With careful solicitude, James stood took some steps forward toward the figure. As he approached he saw that the figure was clad in a British red jacket and white pants ending in heavy black boots whose crunching steps became audible as he neared. The steps abruptly halted at the sound of James's, and the recoat looked up to meet a steady gaze. He had a lean physique, wide hands, and stone gray eyes as cold and bitter as the ever- darkening winter night.
Months of the radical, patriotic talk had found their way into James's subconsciousness and where triggered by the sight of the ragged soldier, but the thought faded quickly at the memory of the man he had fought beside during the Seven Years' War. He was just like the man in front of him, except James was not at his side. James had never wondered how pitiful a worn and cold defenseless soldier looked to someone who held the key to life or death, for things seemed a bit different from the other side. Even with his rifle, the Brit could not do anything - he would have a musket ball between the eyes before he could even reach for it.
And now, remembering those days long ago when he fought for the kin gin a British red coat, James lowered his rifle and said to the Brit "You seem tired there, soldier. Anything I can do to help?"
The redcoat, who had been keeping a careful eye on the rifle, slowly looked up to meet James's gaze. "A place to sleep would help," he said with a trace of harshness in his voice.
He knew he shouldn't have. It would cost him everything if anyone ever found out. And it would be the wrath of God if Rebecca did. But still, James Mackney led the British soldier to the now completely dark house in which he lived. His name was Adolph, the soldier. Adolph Hawsworth. Not forceful or unappeasable as many tend to describe him, but generally mild and (mostly) even-tempered.
He looked hungrily toward the kitchen when they entered, but said nothing and only licked his lips. The British - even when starving, they had to keep their impeccable manners.
"You look like you could use a meal," James commented in a quiet voice so as not to wake anyone.
"I could," answered Adolph with a flawless Britannic accent, and fallowed as James entered the kitchen.
The meal wasn't perfect, but served its purpose well and quickly disappeared as James watched.
"There's a spot near the hearth. Not the most comfterable, though," said James.
"It'll do. I've had worse," said Adolph as he stood and made his way to the next room.
"You're going to have a lot worse if you're caught," answered James.
"What do you mean," asked Adolph, turning sharply.
"There's nothin' good waitin' for a redcoat in a town full of Yanks."
"You're a - "
"You're a good man, Hawsworth. Good luck." And with that, James left, leaving Adolph to stare after him with awestricken eyes.
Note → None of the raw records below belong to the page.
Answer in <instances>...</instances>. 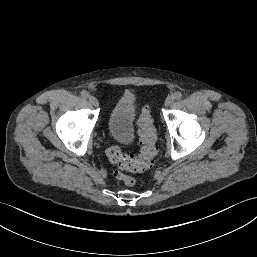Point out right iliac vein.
<instances>
[{"label": "right iliac vein", "mask_w": 257, "mask_h": 257, "mask_svg": "<svg viewBox=\"0 0 257 257\" xmlns=\"http://www.w3.org/2000/svg\"><path fill=\"white\" fill-rule=\"evenodd\" d=\"M89 101H90V103H91L93 106H95V107H97V106L99 105L97 98L94 97V96H92V95L89 96Z\"/></svg>", "instance_id": "obj_1"}]
</instances>
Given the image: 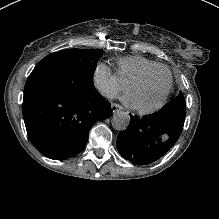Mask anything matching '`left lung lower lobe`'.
<instances>
[{
	"instance_id": "left-lung-lower-lobe-1",
	"label": "left lung lower lobe",
	"mask_w": 219,
	"mask_h": 219,
	"mask_svg": "<svg viewBox=\"0 0 219 219\" xmlns=\"http://www.w3.org/2000/svg\"><path fill=\"white\" fill-rule=\"evenodd\" d=\"M182 129L183 122L170 116L153 114L142 119L131 116L129 128L117 137V149L134 164H149L170 150Z\"/></svg>"
}]
</instances>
Morning came softly, painting the American countryside with gentle colors, from the hills and woodlands to the tracks in the snow leading from a silent house in Providence, Rhode Island. No one had seen the man in the bright red jacket leave that house, for he woke early with the Sun and made his way to a destination known only to him and a destiny not known to anyone.
Hours later, when the city was just barley awake, the very faint sound of a bugle call crept across the air, so distant and faint, that it was only heard by few and not heeded until the steady cadence of marching feet followed.